Human skeletal muscle CD90⁺ fibro-adipogenic progenitors are associated with muscle degeneration in type 2 diabetic patients

Background

Obesity and obesity-related disorders are a global epidemic (for review see Blüher, 2019). People with obesity have increased risk of morbidity and mortality mainly due to comorbidities associated with excessive weight gain, hyperglycemia and metabolic impairment (Piché et al., 2020). Therefore, obesity negatively impacts the quality of life of obese individuals and represents a major burden on our ageing society. Type 2 diabetes (T2D) is a progressive condition and the risk of developing T2D dramatically increases with obesity, insufficient physical activity and ageing. In T2D our cells become resistant to the effects of insulin (a peptide hormone which reduces the levels of glucose in the blood) and/or the pancreas loses its competence to produce insulin, which results in hyperglycemia. Additionally, obese individuals with T2D develop muscle atrophy – a condition where muscles are smaller than normal – and fibro-fatty infiltration, both of which negatively affect muscle contractile function (Hilton et al., 2008; Tam et al., 2014).
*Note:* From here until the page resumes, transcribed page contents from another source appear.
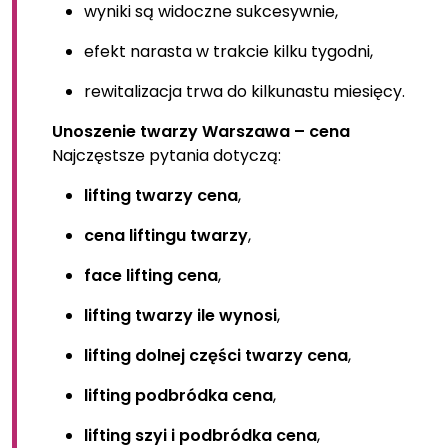
wyniki są widoczne sukcesywnie,
efekt narasta w trakcie kilku tygodni,
rewitalizacja trwa do kilkunastu miesięcy.
Unoszenie twarzy Warszawa – cena
Najczęstsze pytania dotyczą:
lifting twarzy cena
,
cena liftingu twarzy
,
face lifting cena
,
lifting twarzy ile wynosi
,
lifting dolnej części twarzy cena
,
lifting podbródka cena
,
lifting szyi i podbródka cena
,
The adult mammalian skeletal muscles are composed of many cell types, and therefore their niche composition is highly complex and dynamic, especially upon damage. Muscle cells communicate by physically interacting and/or secreting a plethora of factors to maintain muscle homeostasis. When muscle homeostasis is acutely disrupted following injury, adult muscle stem cells (MuSCs) (also known as satellite cells) activate, proliferate, self-renew, and differentiate to fuse with pre-existent myofibers to effectively restore the lost muscle to its previous condition, a phenomenon called adult skeletal muscle regeneration (Joe et al., 2010). However, during chronic degenerative conditions, such as obesity, T2D, and ageing, the muscle milieu is gradually disrupted, leading to a pathophysiological condition that triggers exacerbated accumulation of extracellular matrix (ECM) and adipose tissue. This associates with muscle metabolic profile dysregulation, increased tissue stiffness and reduced contraction of the affected muscles (Buras et al., 2019; Collao et al., 2020; Teng et al., 2019). Fibro-adipogenic progenitors (FAPs) are the fibroblasts of mammalian muscles with multipotency towards all the mesenchymal cell lineages (Contreras et al., 2019; Eisner et al., 2020; Kopinke et al., 2017; Scott et al., 2019; Uezumi et al., 2010, 2014). FAPs are diverse and dynamic cells required for adult muscle maintenance and effective muscle regeneration (De Micheli et al., 2020; Giordani et al., 2019; Malecova et al., 2018; Marinkovic et al., 2019; Wosczyna et al., 2019). However, FAPs can contribute to muscle pathology, where chronic injury and inflammation blunt muscle regeneration and lead to progressive tissue degeneration (Contreras et al., 2016; Hogarth et al., 2019; Reggio et al., 2020). Although important progress has been made in understanding the heterogeneity of the stromal compartment in muscle health, regeneration, and disease (Oprescu et al., 2020; Rubenstein et al., 2020; Scott et al., 2019), the cellular and molecular responses of human skeletal muscle FAPs to gradual degenerative diseases are underexplored.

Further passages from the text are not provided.